MZ: I think it’s important to look to other mediums. I learn about writing from music and films, but other places as well. The way a good comedian crafts a joke is extremely interesting to me. I’ll listen to comedy podcasts and hear the way comedians talk about writing comedy and how just altering a word or two can change everything about how a joke goes over. The power of silence, the well-placed glance, the tag at the end. Sometimes it’s about knowing when to stop and when to let the audience fill in what happens next.
HM: Your last novel, The Leisure Seeker, was recently made into a film. What was that like, both the process of how the book became a film and the experience of seeing your work play out on the big screen?
MZ: The best word I can come up with for the experience is surreal. It was something I never expected to have happen. I was amazed when it became a book, so for it to end up as a film, was simply beyond the ken. It’s always been so difficult to just get a book published, so to even expect anything like that to happen was just plain surreal.
As for the film itself, I don’t think it’s surprising when an author wishes that some things hadn’t been changed or added. For instance, in the film, the characters of John and Ella are from the Boston area. I really wish they had remained from Detroit because the Midwest is terribly underrepresented in films. In American films, it seems like most characters are either from New York/Boston or Los Angeles, instead of the so-called “flyover” states.

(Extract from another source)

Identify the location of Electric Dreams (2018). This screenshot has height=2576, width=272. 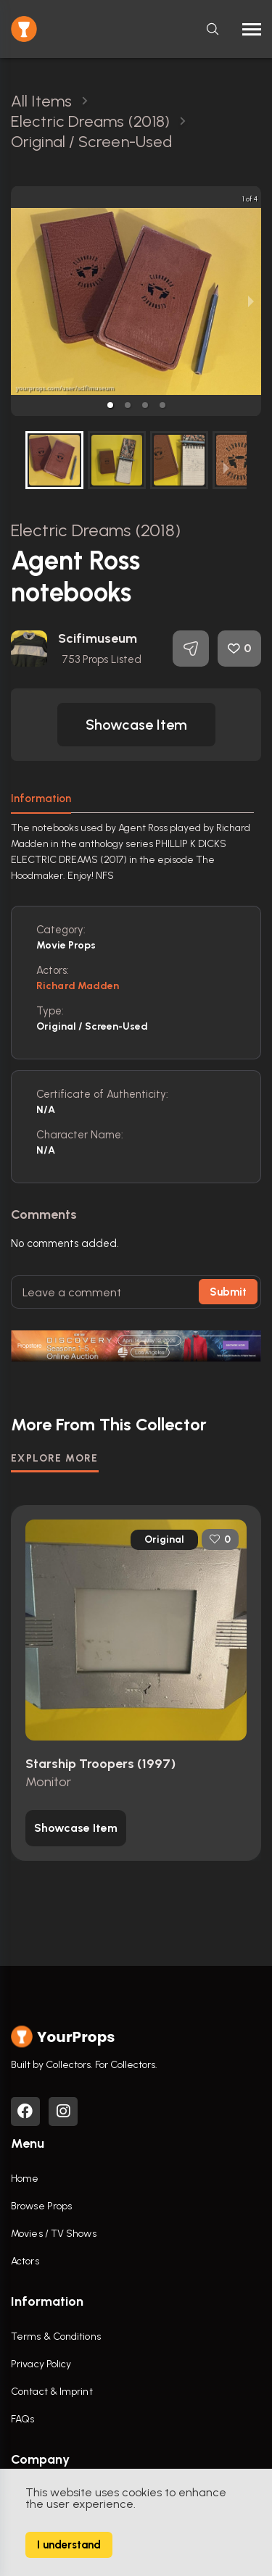
(96, 530).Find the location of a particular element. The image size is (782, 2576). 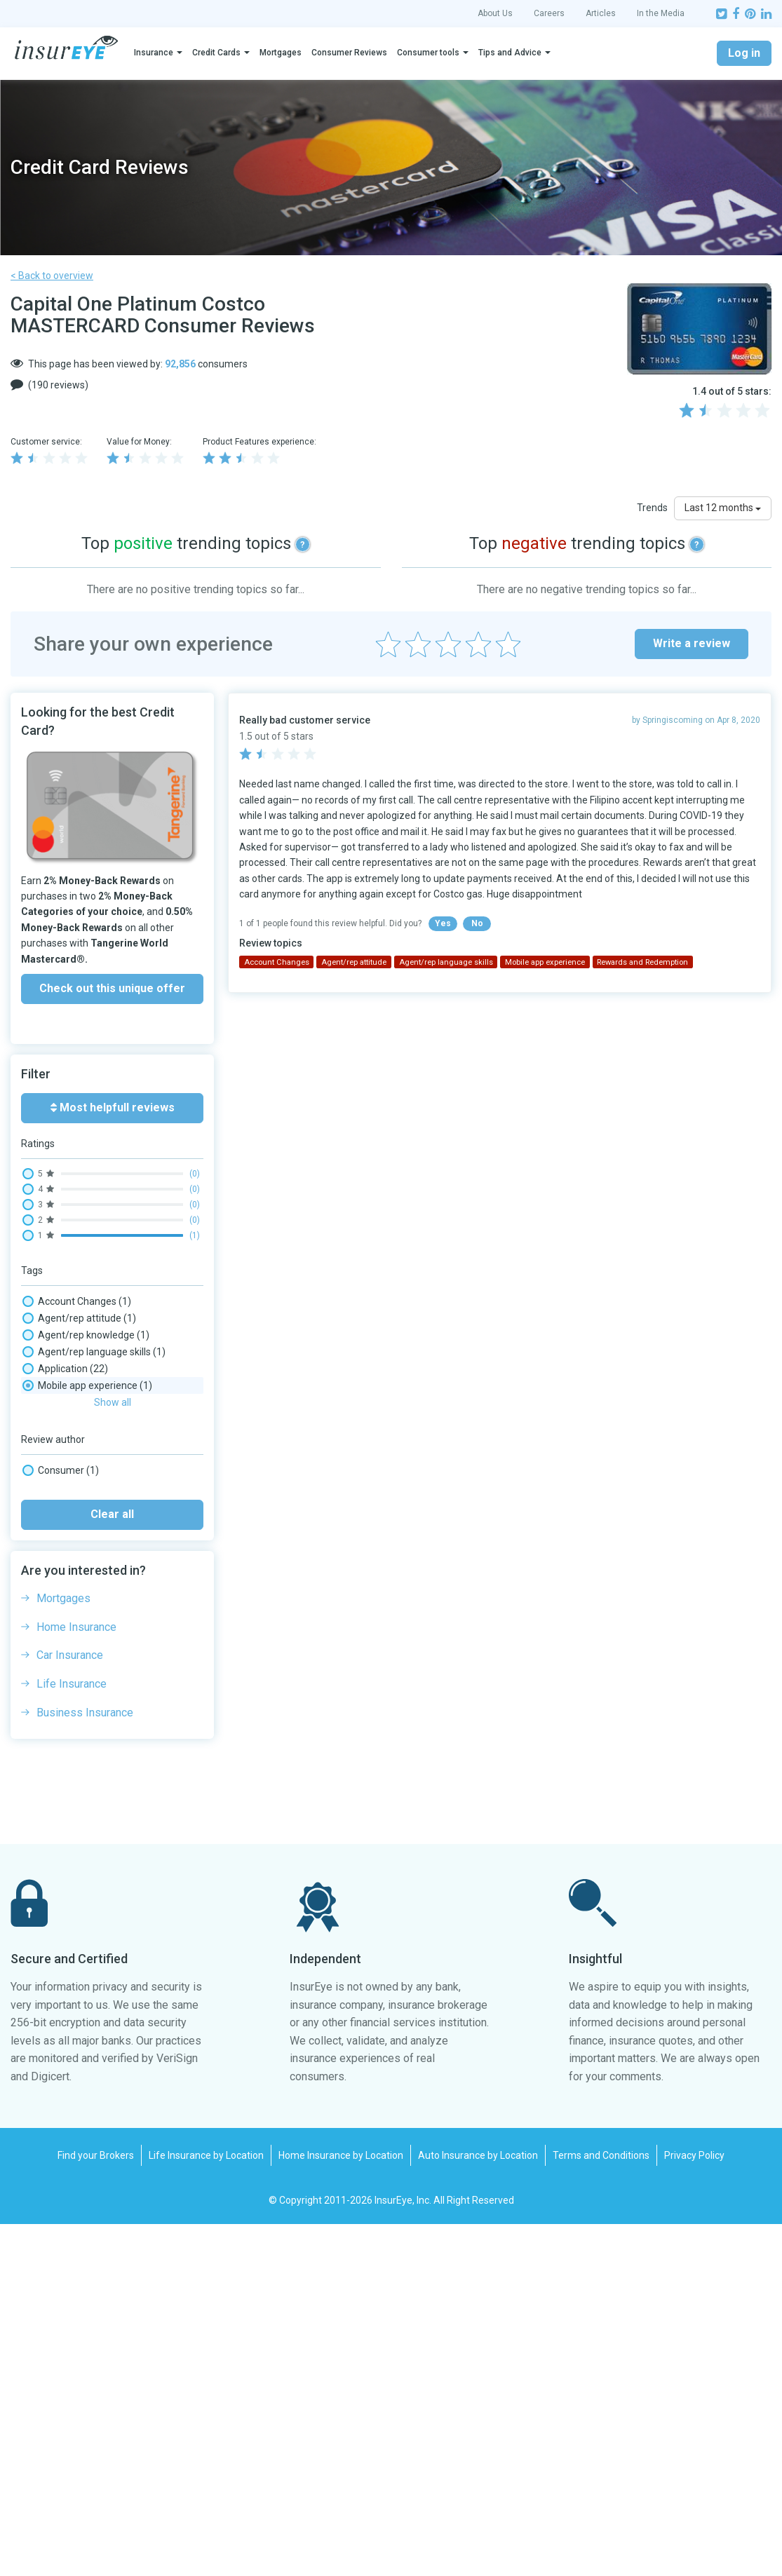

Check out this unique offer is located at coordinates (112, 988).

And when I first read the script, I seriously wondered why there was political content in the film. I think they took a story that could have felt timeless and universal and made it strangely specific by placing it in the middle of the most contentious election in American history. It seemed completely unnecessary. The critics agreed.
That said, the film looked beautiful and I enjoyed the tone of it. Many critics felt that the film couldn’t make up its mind whether it wanted to be a comedy or a drama, but what was interesting was that no one ever said that about the book. People liked that the book had humor in it. Of course, the performances from Helen Mirren and Donald Sutherland were wonderful. Best of all, since it was an Italian production, I don’t think that it ever occurred to the director or the writers or producers to change the ending, which some people found controversial or at least quietly shocking. If an American studio had made a film of The Leisure Seeker, that probably would have been the first thing they discussed: what to do about the ending?
All in all, it was thrilling to see it on screen and best of all, there were twenty new translations of the book, so my work was exposed to many new readers all over the world. Hard to beat that.
HM: What’s next for you?
MZ: I just sent my new novel to my agent for him to read. So it’s that nervous period of waiting to see what he thinks. There were nine years between my first and second novel, then another nine years between my second and third, so I’m trying very hard not to let that happen again. We’ll see.
Michael Zadoorian is the author of three novels, Beautiful Music (Akashic Books), The Leisure Seeker (William Morrow) and Second Hand (W.W. Norton), and a story collection, The Lost Tiki Palaces of Detroit (Wayne State University Press). A motion picture of The Leisure Seeker starring Helen Mirren and Donald Sutherland was released in 2018.
Zadoorian is a recipient of a Kresge Artist Fellowship in the Literary Arts, the Columbia University Anahid Literary Award, the Michigan Notable Book award, and the Great Lakes Colleges Association New Writers Award. His work has appeared in The Literary Review, Beloit Fiction Journal, American Short Fiction, Witness, Great Lakes Review, North American Review and the anthologies Bob Seger’s House, On The Clock, and Detroit Noir. He has worked as a copywriter, journalist, voice over talent, shipping room clerk, and a plant guard for Chrysler. A lifetime resident of the Detroit area, he lives with his wife in a 1937 bungalow filled with cats and objects that used to be in the houses of other people.